/ESIM

Implementation of the ESIM model for natural language inference with PyTorch

Primary LanguagePythonApache License 2.0Apache-2.0

ESIM - Enhanced Sequential Inference Model

Implementation of the ESIM model for natural language inference with PyTorch

This repository contains an implementation with PyTorch of the sequential model presented in the paper "Enhanced LSTM for Natural Language Inference" by Chen et al. in 2016.

How to

Install the package

To install the dependencies necessary to run the model, simply execute the command pip install --upgrade . from within the cloned repository (at the root, and preferably inside of a virtual environment).

Fetch the data to train and test the model

The fetch_data.py script located in the scripts/ folder of this repository can be used to download some NLI dataset and pretrained word embeddings. By default, the script fetches the SNLI corpus and the GloVe 840B 300d embeddings. Other datasets can be downloaded by simply passing their URL as argument to the script (for example, the MultNLI dataset).

The script's usage is the following:

fetch_data.py [-h] [--dataset_url DATASET_URL]
              [--embeddings_url EMBEDDINGS_URL]
              [--target_dir TARGET_DIR]

where taget_dir is the path to a directory where the downloaded data must be saved (defaults to ../data/).

Preprocess the data

Before the downloaded corpus and embeddings can be used in the ESIM model, they need to be preprocessed. This can be done with the preprocess_data.py script in the scripts/ folder of this repository.

The script's usage is the following:

preprocess_data.py [-h] [--config CONFIG]

where config is the path to a configuration file defining the parameters to be used for preprocessing. A default configuration file can be found in the config/ folder of this repository.

Train the model

The train_model.py script can be used to train the ESIM model on some training data and validate it on some validation data.

The script's usage is:

train_model.py [-h] [--config CONFIG] [--checkpoint CHECKPOINT]

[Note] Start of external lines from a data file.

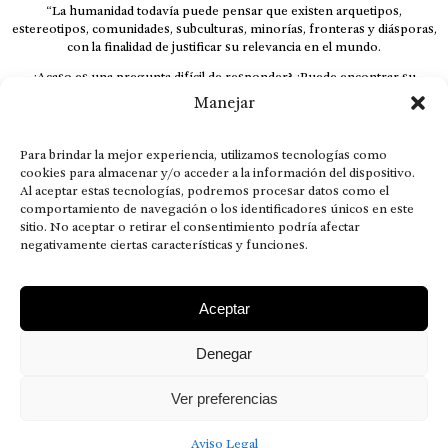
“La humanidad todavía puede pensar que existen arquetipos,
estereotipos, comunidades, subculturas, minorías, fronteras y diásporas,
con la finalidad de justificar su relevancia en el mundo.
¿Acaso es una pregunta difícil de responder? ¿Puede encontrar su
respuesta al instante, otorgando al receptor cuestionado espacio y
Manejar
velocidad suficiente para responder correctamente? De no ser así, el que
calla otorga.
Para brindar la mejor experiencia, utilizamos tecnologías como
El concepto de familia no está limitado exclusivamente a la sangre; seres
cookies para almacenar y/o acceder a la información del dispositivo.
que surgen en nuestro diario vivir suelen pesar más que los
Al aceptar estas tecnologías, podremos procesar datos como el
emparentados. Más bien, el apego de estas dos versiones de seres
comportamiento de navegación o los identificadores únicos en este
queridos mueve ideales provenientes de sus vivencias.
sitio. No aceptar o retirar el consentimiento podría afectar
negativamente ciertas características y funciones.
This is for nuestra gente.” – HRSuriel
Aceptar
Denegar
AVISO LEGAL
POLÍTICA DE PRIVACIDAD
MISIÓN VISIÓN VALORES
CONTACTOS
Ver preferencias
2026 RDÉ Digital, todos los derechos reservados.
Aviso Legal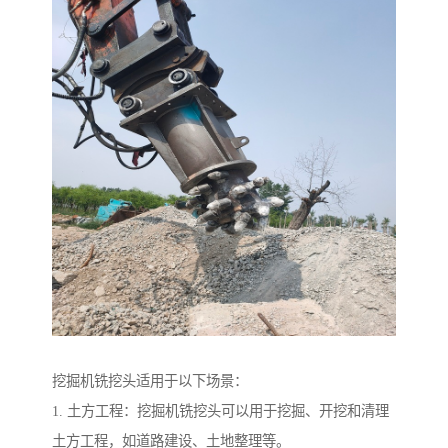
挖掘机铣挖头适用于以下场景：
1. 土方工程：挖掘机铣挖头可以用于挖掘、开挖和清理
土方工程，如道路建设、土地整理等。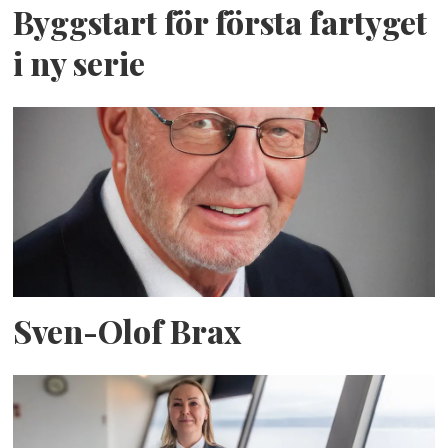
Byggstart för första fartyget
i ny serie
Sven-Olof Brax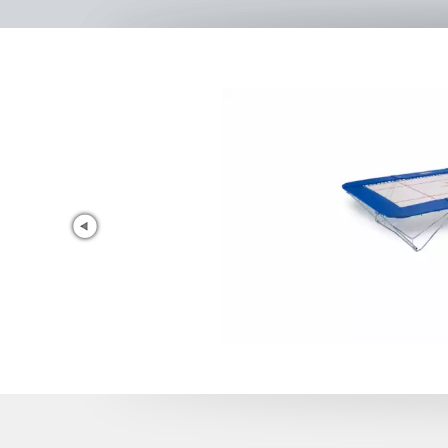
2x Karton
Höhe
20 cm
Länge
145 cm
Breite
220 cm
Höhe
15 cm
Transportmaße:
2x Folie
Länge
300 cm
Breite
200 cm
Höhe
20 cm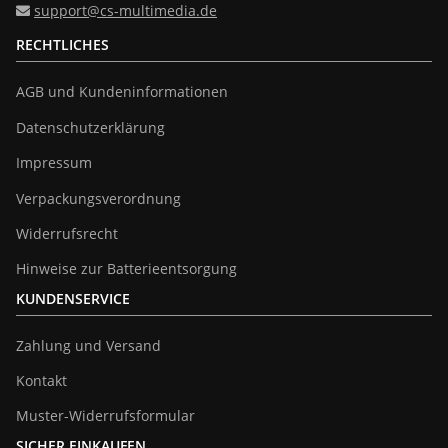
support@cs-multimedia.de
RECHTLICHES
AGB und Kundeninformationen
Datenschutzerklärung
Impressum
Verpackungsverordnung
Widerrufsrecht
Hinweise zur Batterieentsorgung
KUNDENSERVICE
Zahlung und Versand
Kontakt
Muster-Widerrufsformular
SICHER EINKAUFEN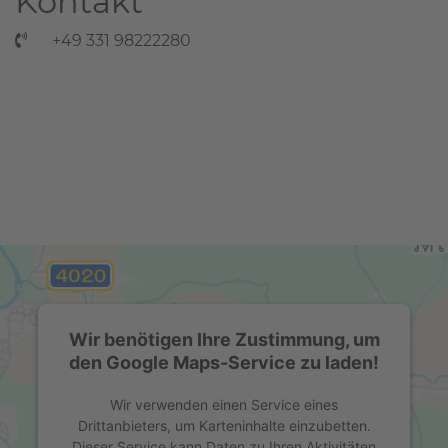
Kontakt
+49 331 98222280
Wir benötigen Ihre Zustimmung, um
den Google Maps-Service zu laden!
Wir verwenden einen Service eines
Drittanbieters, um Karteninhalte einzubetten.
Dieser Service kann Daten zu Ihren Aktivitäten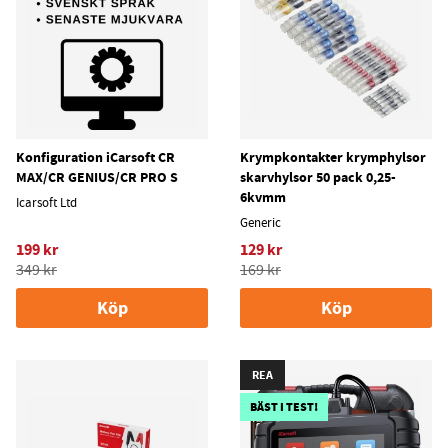
Konfiguration iCarsoft CR
Krympkontakter krymphylsor
MAX/CR GENIUS/CR PRO S
skarvhylsor 50 pack 0,25-
6kvmm
Icarsoft Ltd
Generic
199 kr
129 kr
349 kr
169 kr
Köp
Köp
REA
BÄST I TEST!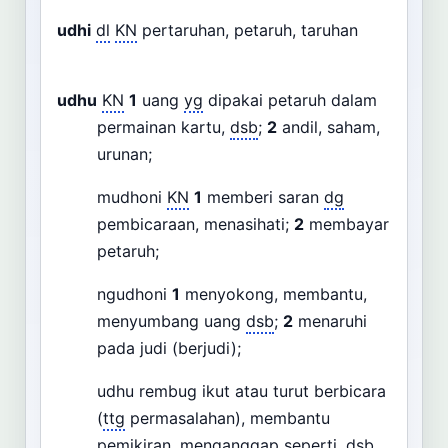
udhi
dl
KN
pertaruhan, petaruh, taruhan
udhu
KN
1
uang
yg
dipakai petaruh dalam
permainan kartu,
dsb
;
2
andil, saham,
urunan;
mudhoni
KN
1
memberi saran
dg
pembicaraan, menasihati;
2
membayar
petaruh;
ngudhoni
1
menyokong, membantu,
menyumbang uang
dsb
;
2
menaruhi
pada judi (berjudi);
udhu rembug ikut atau turut berbicara
(
ttg
permasalahan), membantu
pemikiran, menganggap seperti,
dsb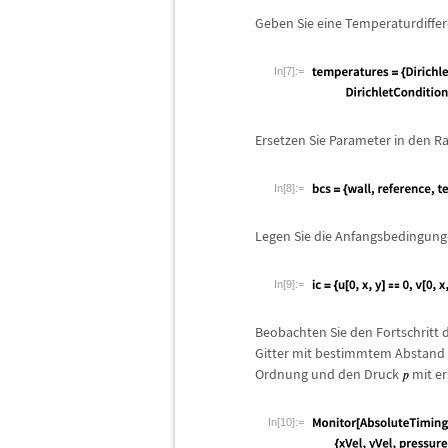
Geben Sie eine Temperaturdiffe
In[7]:=
Ersetzen Sie Parameter in den 
In[8]:=
Legen Sie die Anfangsbedingungen
In[9]:=
Beobachten Sie den Fortschritt d
Gitter mit bestimmtem Abstand 
Ordnung und den Druck
mit er
In[10]:=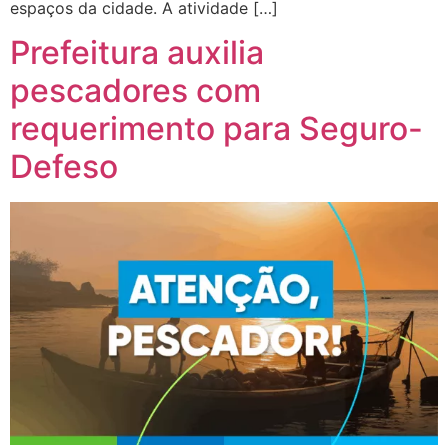
espaços da cidade. A atividade […]
Prefeitura auxilia
pescadores com
requerimento para Seguro-
Defeso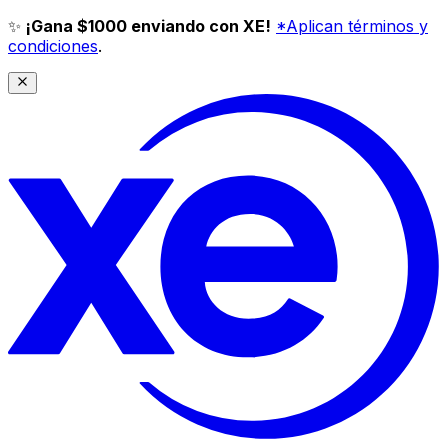
✨
¡Gana $1000 enviando con XE!
*Aplican términos y
condiciones
.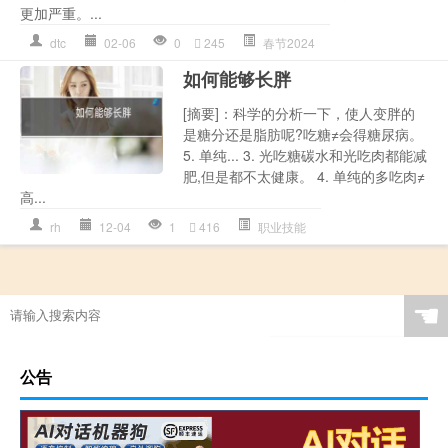
更加严重。...
dtc
02-06
0
245
春节2024
如何能够长胖
[摘要]：科学的分析一下，使人变胖的
是糖分还是脂肪呢?吃糖≠会得糖尿病。
5. 单纯... 3. 光吃糖碳水和光吃肉都能减
肥,但是都不太健康。 4. 单纯的多吃肉≠
高...
rh
12-04
1
416
职业技能
☚
公告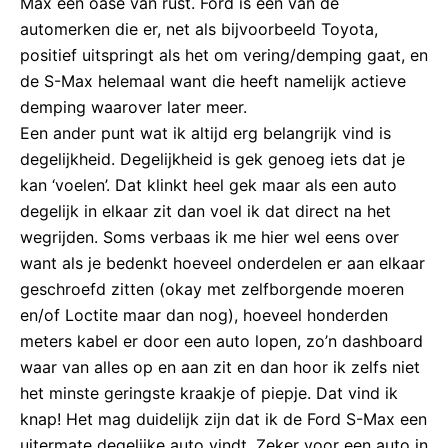
Max een oase van rust. Ford is één van de
automerken die er, net als bijvoorbeeld Toyota,
positief uitspringt als het om vering/demping gaat, en
de S-Max helemaal want die heeft namelijk actieve
demping waarover later meer.
Een ander punt wat ik altijd erg belangrijk vind is
degelijkheid. Degelijkheid is gek genoeg iets dat je
kan ‘voelen’. Dat klinkt heel gek maar als een auto
degelijk in elkaar zit dan voel ik dat direct na het
wegrijden. Soms verbaas ik me hier wel eens over
want als je bedenkt hoeveel onderdelen er aan elkaar
geschroefd zitten (okay met zelfborgende moeren
en/of Loctite maar dan nog), hoeveel honderden
meters kabel er door een auto lopen, zo’n dashboard
waar van alles op en aan zit en dan hoor ik zelfs niet
het minste geringste kraakje of piepje. Dat vind ik
knap! Het mag duidelijk zijn dat ik de Ford S-Max een
uitermate degelijke auto vindt. Zeker voor een auto in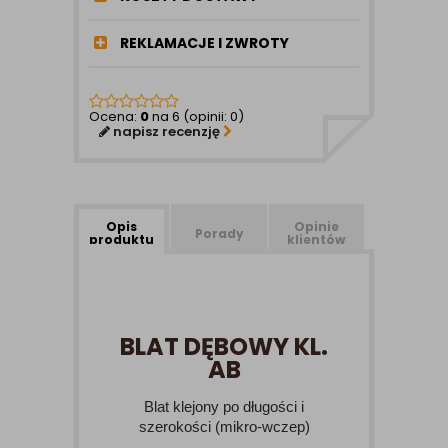
REKLAMACJE I ZWROTY
Ocena:
0
na 6 (opinii: 0)
napisz recenzję
Opis
Opinie
Porady
produktu
klientów
BLAT DĘBOWY KL.
AB
Blat klejony po długości i
szerokości (mikro-wczep)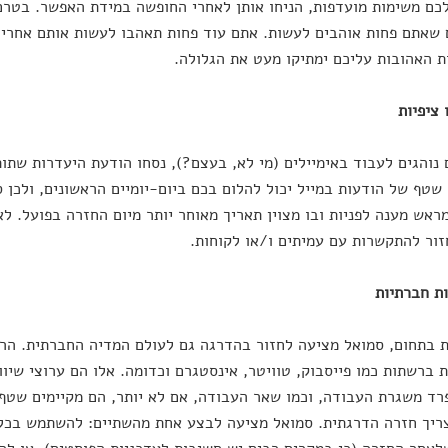
כם משימות מועדפות, הניחו אותן לאחרי החופשה במידת האפשר. בטרם 
שאתם פחות אוהבים לעשות. אתם עוד פחות תאהבו לעשות אותם אחרי רומ
 האהובות עליכם ימתיקו מעט את הגלולה.
נוהגים לעבוד באימיילים (מי לא, בעצם?), נסחו הודעת היעדרות שתו
שטף של הודעות במייל יכול להלום בכם ביום-יומיים הראשונים, ולכן 
ראש מענה לפניות ובו מצוין תאריך מאוחר יותר מיום החזרה בפועל. 
זור להתקשרות עם עמיתים ו/או לקוחות.
 בתחום, סמואל מציעה לחזור בהדרגה גם לעולם המדיה החברתית. הר
ברשתות כמו פייסבוק, טוויטר, אינסטגרם וכדומה. אלו הם ערוצי שיוו
רד משגרת העבודה, וכמו שאר העבודה, אם לא יותר, הם מקיימים שטף 
יך חזרה הדרגתית. סמואל מציעה לבצע אחת מהשתיים: להשתמש בכלים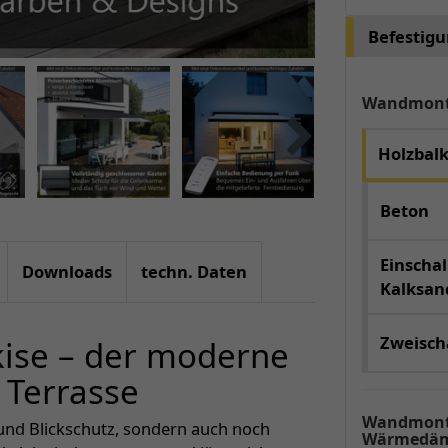
Befestig
Wandmon
Holzbal
Beton
Einschal
Downloads
techn. Daten
Kalksand
Zweischa
kise – der moderne
 Terrasse
Wandmont
und Blickschutz, sondern auch noch
Wärmedäm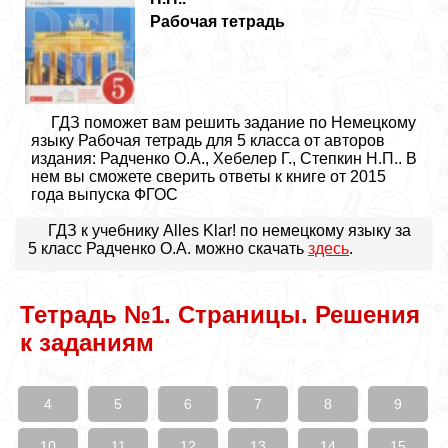
Рабочая тетрадь
ГДЗ поможет вам решить задание по Немецкому
языку Рабочая тетрадь для 5 класса от авторов
издания: Радченко О.А., Хебелер Г., Степкин Н.П.. В
нем вы сможете сверить ответы к книге от 2015
года выпуска ФГОС
ГДЗ к учебнику Alles Klar! по немецкому языку за
5 класс Радченко О.А. можно скачать
здесь
.
Тетрадь №1. Страницы. Решения
к заданиям
4
5
6
7
8
9
10
11
12
13
14
15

where config is a configuration file (a default one is located in the config/ folder), and checkpoint is an optional checkpoint from which training can be resumed. Checkpoints are created by the script after each training epoch, with the name esim_*.pth.tar, where '*' indicates the epoch's number.

Test the model

The test_model.py script can be used to test the model on some test data.

Its usage is:

test_model.py [-h] [--config CONFIG] checkpoint

where config is a configuration file (again, a default one is available in config/) and checkpoint is either one of the checkpoints created after the training epochs, or the best model seen during training, which is saved in data/checkpoints/best.pth.tar (the difference between the esim_*.pth.tar files and best.pth.tar is that the latter cannot be used to resume training, as it doesn't contain the optimizer's state).

Results

A pretrained model is made available in the data/checkpoints folder of this repository. The model was trained with the parameters defined in the default configuration files provided in config/. To test it, simply execute python test_model.py ../data/checkpoints/best.pth.tar from within the scripts/ folder.

The pretrained model achieves the following performance on the SNLI dataset:

Split Accuracy (%)
Train 93.2
Dev 88.5
Test 88.0

The results are in line with those presented in the paper by Chen et al.